Poi aggiunge: «Ci sono molti aspetti pratici che dipendono da questa registrazione», è la posizione della madre italiana del bimbo, che chiede al Comune di dare esecuzione alla sentenza. «In una situazione di emergenza non potrei nemmeno autorizzare una trasfusione. Poi ci sono questioni di eredità, perché il bimbo non ha alcun vincolo legale con i suoi famigliari italiani».
Ma a preoccupare l'arcivescovo di Torino è la mancanza di «figure materne e paterne chiare, riconoscibili e presenti» e di «un contesto sociale, culturale e normativo che metta in esplicito collegamento i diritti degli individui con i doveri dei genitori e dei cittadini». «Al di là della propaganda ideologica o politica, che cerca subito di tirare dalla propria parte la sentenza», conclude Nosiglia, «ci auguriamo che nel buon senso della gente comune prevalga sempre il detto "di mamma ce n'è una sola"; e nessuna dichiarazione, anche trascritta nei registri come "madre A" e "madre B" potrà mai sostituire questa realtà nel cuore di un figlio».
Contrario anche il Forum delle associazioni familiari: «Questo caso è l'ennesimo episodio in cui si fa carta straccia delle qualità fondative della famiglia naturale, ma anche della specifica identità giuridica della famiglia, così come viene definita dalla Costituzione», si legge in una nota. «E la cosa singolare - e pretestuosa - è che lo si faccia nel nome dell’interesse del bambino».
«È evidente che si tende ad enfatizzare in chiave ideologica le pretese di alcune coppie. Già è grave quando è la politica a fare queste scelte ideologiche, come nel caso dei sindaci che trascrivono "automaticamente" - in modo arbitrario - i matrimoni tra persone dello stesso sesso celebrati all'estero, che non sono assolutamente riconosciuti nel nostro Paese. Almeno poi i sindaci sono sottoposti al giudizio degli elettori, che prima o poi potranno decidere se rivotarli oppure no. Ma quello a cui si sta assistendo è l’indebito protagonismo giudiziario di singoli giudici o delle varie Corti, con scelte, giudizi e pronunciamenti sui quali nessuno potrà mai chiedere loro conto».

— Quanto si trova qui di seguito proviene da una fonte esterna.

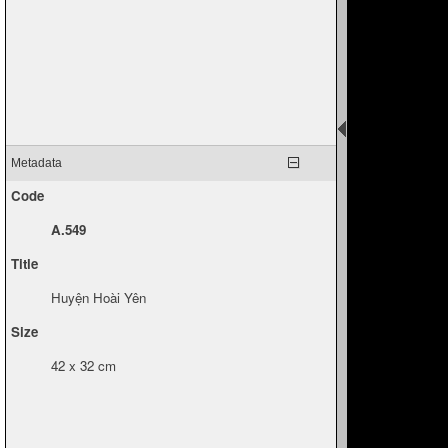
Metadata
Code
A.549
Title
Huyện Hoài Yên
Size
42 x 32 cm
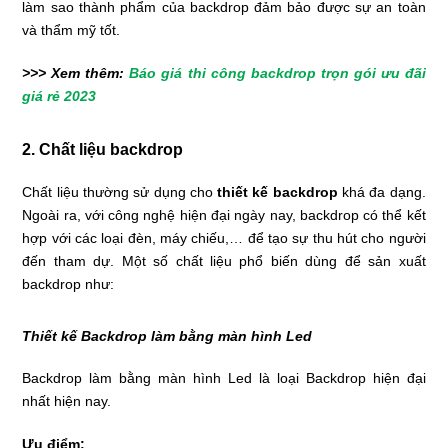
làm sao thành phẩm của backdrop đảm bảo được sự an toàn
và thẩm mỹ tốt.
>>> Xem thêm:
Báo giá thi công backdrop trọn gói ưu đãi
giá rẻ 2023
2. Chất liệu backdrop
Chất liệu thường sử dụng cho
thiết kế backdrop
khá đa dạng.
Ngoài ra, với công nghệ hiện đại ngày nay, backdrop có thể kết
hợp với các loại đèn, máy chiếu,… để tạo sự thu hút cho người
đến tham dự. Một số chất liệu phổ biến dùng để sản xuất
backdrop như:
Thiết kế Backdrop làm bằng màn hình Led
Backdrop làm bằng màn hình Led là loại Backdrop hiện đại
nhất hiện nay.
Ưu điểm:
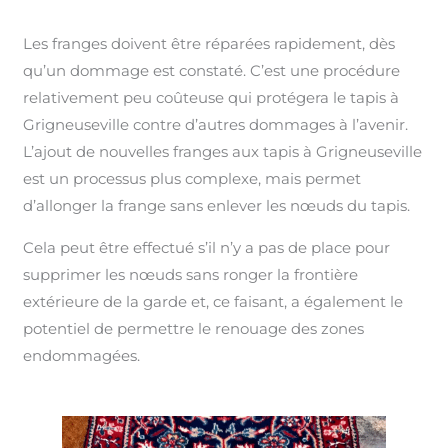
Les franges doivent être réparées rapidement, dès
qu’un dommage est constaté. C’est une procédure
relativement peu coûteuse qui protégera le tapis à
Grigneuseville contre d’autres dommages à l’avenir.
L’ajout de nouvelles franges aux tapis à Grigneuseville
est un processus plus complexe, mais permet
d’allonger la frange sans enlever les nœuds du tapis.
Cela peut être effectué s’il n’y a pas de place pour
supprimer les nœuds sans ronger la frontière
extérieure de la garde et, ce faisant, a également le
potentiel de permettre le renouage des zones
endommagées.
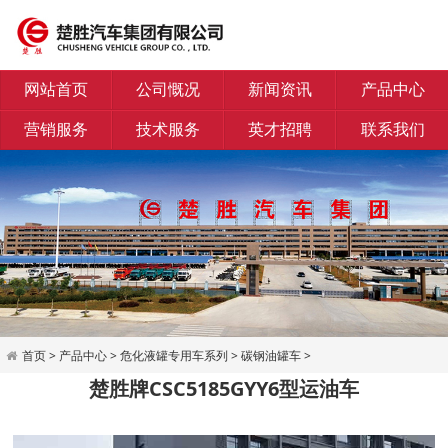
网站首页
公司慨况
新闻资讯
产品中心
营销服务
技术服务
英才招聘
联系我们
首页
>
产品中心
>
危化液罐专用车系列
>
碳钢油罐车
>
楚胜牌CSC5185GYY6型运油车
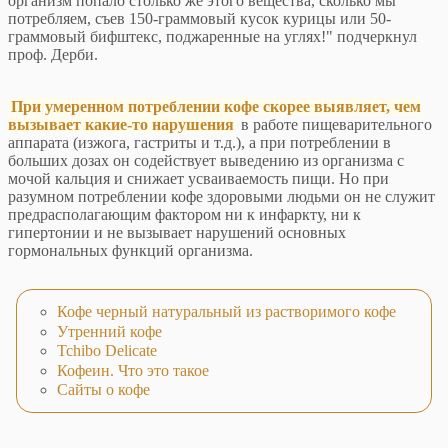
организм попало столько же этого вещества, сколько мы
потребляем, съев 150-граммовый кусок курицы или 50-
граммовый бифштекс, поджаренные на углях!" подчеркнул
проф. Дерби.
При умеренном потреблении кофе скорее выявляет, чем
вызывает какие-то нарушения
в работе пищеварительного
аппарата (изжога, гастриты и т.д.), а при потреблении в
больших дозах он содействует выведению из организма с
мочой кальция и снижает усваиваемость пищи. Но при
разумном потреблении кофе здоровыми людьми он не служит
предрасполагающим фактором ни к инфаркту, ни к
гипертонии и не вызывает нарушений основных
гормональных функций организма.
Кофе черный натуральный из растворимого кофе
Утренний кофе
Tchibo Delicate
Кофеин. Что это такое
Сайты о кофе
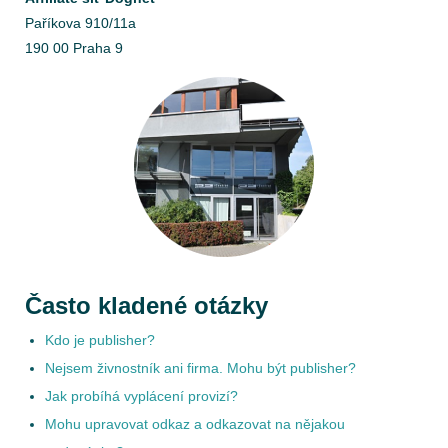
Paříkova 910/11a
190 00 Praha 9
Často kladené otázky
Kdo je publisher?
Nejsem živnostník ani firma. Mohu být publisher?
Jak probíhá vyplácení provizí?
Mohu upravovat odkaz a odkazovat na nějakou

Infine, conclude la nota: «Il Codice civile, il diritto di famiglia e perfino la legge 40 che prevede l’applicazione della fecondazione eterologa solo con un padre ed una madre, si modificano a Roma, non in giro per i tribunali o per gli uffici dei sindaci di tutt’Italia, e neppure sposando acriticamente scelte importate da altri Paesi».